Lundi, la Haute Cour de justice britannique a validé le projet d’expulsion vers le Rwanda des demandeurs d’asile arrivés illégalement au Royaume-Uni. Cette mesure très controversée, annoncée en avril dernier sous la mandature de Boris Johnson, permet en toute légalité d’envoyer les migrants clandestins au Rwanda, peu importent leurs nationalités. « Nous saluons cette décision et sommes prêts à offrir aux demandeurs d’asile et aux migrants l’occasion de bâtir une nouvelle vie au Rwanda », a déclaré dans la foulée la porte-parole du gouvernement rwandais Yolande Makolo, en parlant d’une mesure « positive » pour résoudre la crise mondiale des migrations. 20 Minutes revient sur la décision de la justice britannique alors que les premiers avions en direction de la capitale rwandaise, Kigali, pourraient décoller prochainement.

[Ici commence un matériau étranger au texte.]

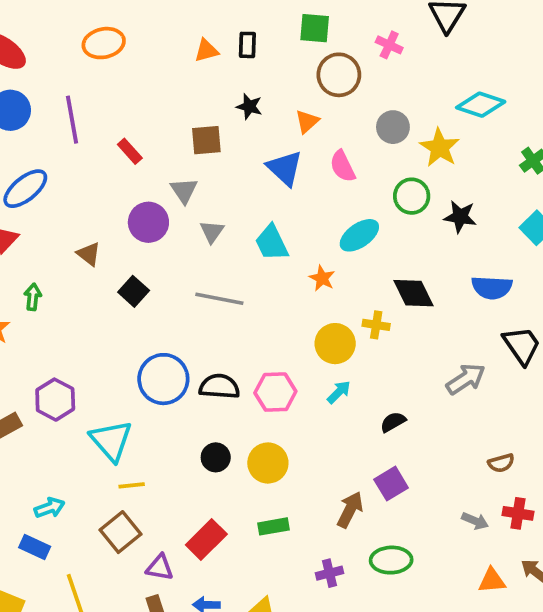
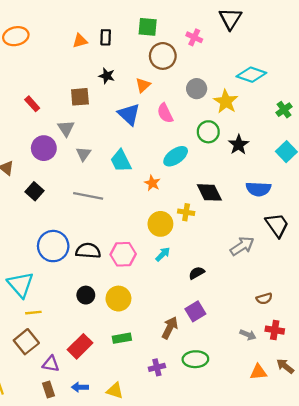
black star: (460, 217) -> (239, 145), turned 30

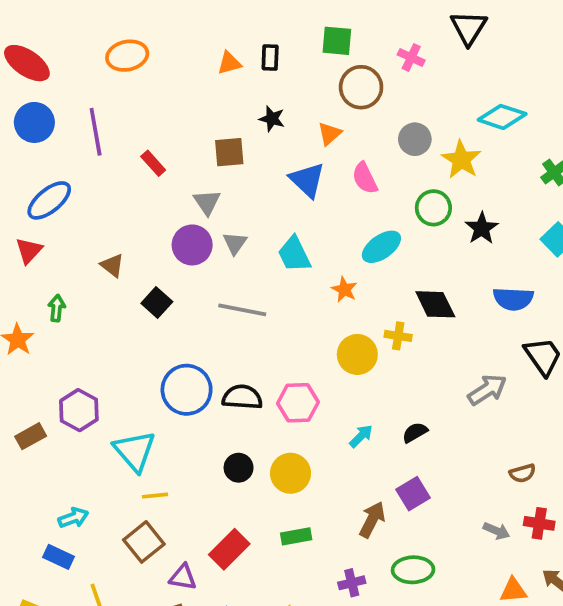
purple circle: (44, 148) -> (192, 245), moved
cyan arrow: (163, 254) -> (361, 436), moved

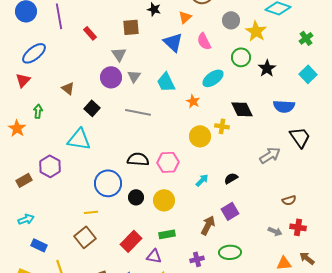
blue circle: (187, 390) -> (108, 183), moved
cyan triangle: (135, 451) -> (79, 139), moved, turned -40
cyan arrow: (73, 518) -> (26, 219), moved
purple triangle: (183, 577) -> (154, 256), moved

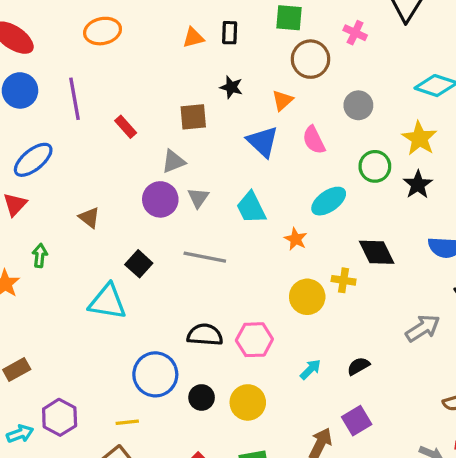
yellow star: (256, 31) -> (419, 138), moved
gray triangle: (119, 54) -> (173, 161), turned 42
black square: (92, 108) -> (139, 264), moved
purple hexagon: (50, 166) -> (60, 417), moved

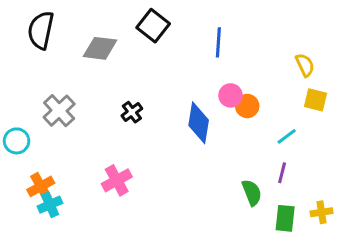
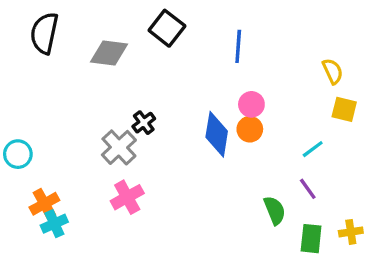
orange circle: (247, 106) -> (250, 129), moved
gray cross: (59, 111) -> (119, 147), moved
purple line: (282, 173) -> (308, 189), turned -50

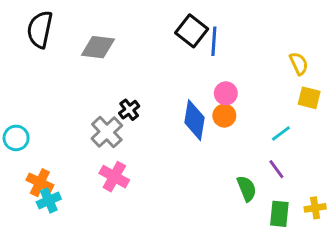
black square: (167, 28) -> (192, 31), moved
pink cross: (127, 197) -> (114, 177), turned -32
orange cross: (44, 204) -> (40, 183), turned -35

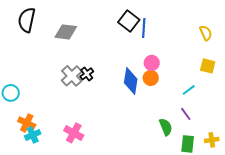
yellow semicircle: (299, 64) -> (206, 33), moved
gray cross: (107, 132) -> (72, 76), moved
pink cross: (114, 177) -> (74, 133), moved

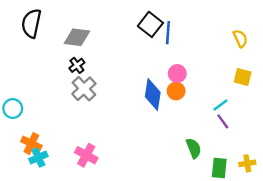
black cross: (87, 74) -> (77, 65), moved
purple line: (186, 114) -> (223, 121), moved

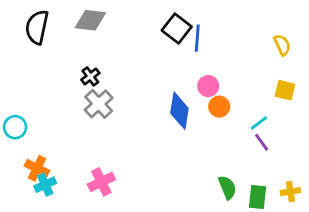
gray diamond: (77, 37) -> (90, 20), moved
orange circle: (176, 91) -> (219, 107), moved
green semicircle: (194, 148) -> (227, 187), moved
pink cross: (86, 155) -> (101, 182), turned 35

Que s’est-il passé ce lundi au Royaume-Uni ?
La justice britannique a donné son feu vert à l’expulsion vers le Rwanda de demandeurs d’asile arrivés illégalement au Royaume-Uni, un projet hautement controversé que le gouvernement veut déployer au plus vite. La Haute Cour de Londres a jugé le dispositif « légal » et estimé que les dispositions prévues par le gouvernement ne contrevenaient pas à la Convention de Genève sur les réfugiés.
Pourquoi Londres a-t-il mis en place cette mesure ?
Les traversées illégales de la Manche sont la bête noire du gouvernement britannique conservateur et provoquent régulièrement des tensions avec la France, d’où partent de nombreux migrants désireux de rejoindre l’Angleterre. Depuis le début de l’année, environ 45.000 sont ainsi arrivés sur les côtes anglaises, contre 28.526 en 2021. Et quatre migrants, dont un adolescent, sont morts en tentant cette traversée le 14 décembre dernier.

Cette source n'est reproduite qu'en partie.